İlkel topraklar için Li Qiye çok değerli biri haline gelmişti. Ona bir şey olmasını istemiyorlardı.

 

“Gerek yok, benim iznim olmadan beni öldürebilecek birini bulmakta zorlanırsınız.” Li Qiye teklifi reddetti: “Kararınızı verdiğinizde beni bulmaya gelin, aksi halde beni rahatsız etmeyin. Kan Atanız olmak için tek bir koşulum var ve bu da ilkel topraklarınızın mutlak sadakati. Benim kısmıma gelince, ben sizi şan yoluna götürür ve ilkel topraklarınızın Kan Irkını yönetmesine izin vereceğim. Size vereceğim hayal gücünün ötesinde olacak!”

 

Bu cesur ifade ataları sessizleştirdi. Hikâyenin tamamını bilmeyenler Li Qiye'nin salladığını düşünürdü, ancak atalar onun böyle şeyler söyleyecek niteliğe sahip olduğunu biliyorlardı. On üç saray... Bu hepsini temsil etmek için yeterliydi. Üstelik en ilkel fasıllarını ve aşırı korkutucu Dao Kılıcını da edinmişti.

 

“O zamana efendim iyi yolculuklar dileriz.” En sonunda atalar bu sözleri söyledi.

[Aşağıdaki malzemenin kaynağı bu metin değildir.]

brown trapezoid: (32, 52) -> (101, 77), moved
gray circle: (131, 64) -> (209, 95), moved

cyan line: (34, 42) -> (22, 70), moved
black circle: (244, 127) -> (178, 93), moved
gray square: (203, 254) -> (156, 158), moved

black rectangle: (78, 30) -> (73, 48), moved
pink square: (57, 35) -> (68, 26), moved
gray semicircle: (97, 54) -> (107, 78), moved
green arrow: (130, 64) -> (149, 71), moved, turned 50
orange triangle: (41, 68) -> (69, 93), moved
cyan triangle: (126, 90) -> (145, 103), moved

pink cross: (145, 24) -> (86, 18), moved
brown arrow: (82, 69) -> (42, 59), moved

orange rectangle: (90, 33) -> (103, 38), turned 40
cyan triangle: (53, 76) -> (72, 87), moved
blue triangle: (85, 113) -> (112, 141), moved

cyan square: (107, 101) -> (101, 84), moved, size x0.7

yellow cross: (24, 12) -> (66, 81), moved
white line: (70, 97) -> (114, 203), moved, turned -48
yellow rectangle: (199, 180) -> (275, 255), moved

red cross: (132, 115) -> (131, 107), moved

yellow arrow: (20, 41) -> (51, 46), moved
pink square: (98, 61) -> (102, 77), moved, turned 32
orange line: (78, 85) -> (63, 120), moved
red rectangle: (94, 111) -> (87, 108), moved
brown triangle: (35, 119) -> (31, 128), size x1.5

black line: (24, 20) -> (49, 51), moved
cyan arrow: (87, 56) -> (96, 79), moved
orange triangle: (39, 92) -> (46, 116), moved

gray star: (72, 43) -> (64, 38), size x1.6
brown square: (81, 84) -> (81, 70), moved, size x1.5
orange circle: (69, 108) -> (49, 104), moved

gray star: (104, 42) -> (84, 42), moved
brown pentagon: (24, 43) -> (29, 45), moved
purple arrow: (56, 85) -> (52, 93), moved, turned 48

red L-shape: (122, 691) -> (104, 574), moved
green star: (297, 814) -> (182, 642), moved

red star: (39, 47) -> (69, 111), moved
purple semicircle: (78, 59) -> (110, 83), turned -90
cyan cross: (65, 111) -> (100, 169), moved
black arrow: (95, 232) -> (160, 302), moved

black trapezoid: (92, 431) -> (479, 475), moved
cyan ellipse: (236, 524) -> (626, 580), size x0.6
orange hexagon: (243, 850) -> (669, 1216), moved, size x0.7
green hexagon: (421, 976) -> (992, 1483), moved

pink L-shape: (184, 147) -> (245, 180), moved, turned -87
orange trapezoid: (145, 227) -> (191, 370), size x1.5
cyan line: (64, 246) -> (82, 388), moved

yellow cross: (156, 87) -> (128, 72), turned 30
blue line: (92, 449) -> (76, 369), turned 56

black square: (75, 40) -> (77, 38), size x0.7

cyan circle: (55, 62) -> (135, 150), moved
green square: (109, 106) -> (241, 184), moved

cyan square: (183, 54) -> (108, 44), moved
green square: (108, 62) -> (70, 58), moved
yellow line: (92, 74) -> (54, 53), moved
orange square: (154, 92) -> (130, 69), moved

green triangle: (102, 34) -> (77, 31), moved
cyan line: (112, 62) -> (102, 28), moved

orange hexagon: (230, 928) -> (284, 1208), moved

Onu burada tutmak isteseler bile bunu yapacak cesaretleri yoktu Dediği gibi kafalarını karpuz doğrar gibi kesebilirdi!

 

“Çok iyi, iyi haberinizi bekleyeceğim. Umarım mantıklı bir seçim yaparsınız.” Li Qiye gülümsedi ve ardından kan göletinden ayrıldı.

 

O anda gölet tamamen kuruydu ve değerini kaybetmişti.

 

“Oh doğru, dört küçük kız, eğer atanız olursam benim tahtırevan taşıyıcılarım olacağınızı unutmayın.” Li Qiye kapıda durdu ve dört hatuna doğru dönüp gülümsedi.

 

Dört hatun doğal olarak kızgındı ancak bunu göstermeden sadece sessiz kalmayı seçtiler.

 

Li Qiye ilkel topraklardan ayrılırken ilkel topraklar da bir şey yapmamayı seçti. Kimse onu yolcu etmedi. İlkel topraklar onun ilkel fasıl ve Dao Kılıcını aldığı haberlerinin dışarı yayılmasını istemediğinden dolayı göze çarpmayan şekilde davrandı.

 

İlkel topraklardan ayrıldıktan sonra uzağa bakan Li Qiye derin enfes alıp mırıldandı: “Güneyin Koyu Kırmızı Toprakları, sonunda yeniden buradayım!”

 

Melankolik şekilde çok uzun zaman önce olan şeyleri hatırladı. Gelecek nesillerin Tanrıların Savaşı olarak adlandırıldığı özel bir olay vardı. Çağlar boyu büyüleyici bir konu olarak konuşulmuştu.

 

Tarihçilerin gözünde bu savaş şanlıydı, ancak Li Qiye için bu acımasız bir savaştı.

 

Generalleri birbiri ardına düşmüştü. Ona sadık olan Tanrı Krallar savaşta ölmüştü, onların kanları olmadan dokuz dünya bugünkü gibi olmazdı.

 

“Tanrıların Savaşı... Çok acımasız!” Li Qiye en sonunda iç çekti.

 

Tereddüt etmeden devam etti. Acıya alışmıştı ve buna uyuşuk hale gelmişti. Gelecekte ne olursa olsun yüzünde gururlu bir gülümseme olacaktı.

 

Kan, İlkel Toprakları Koyu Kırmızı Toprakların en güneyinde bulunuyordu. Üstelik Hiçlik Tuzağı isimli büyük bir çöl tarafından ayrılmıştı. İlkel topraklardan tamamen ayrılmadan önce birinin bu geniş ve kuru çölü geçmesi gerekliydi.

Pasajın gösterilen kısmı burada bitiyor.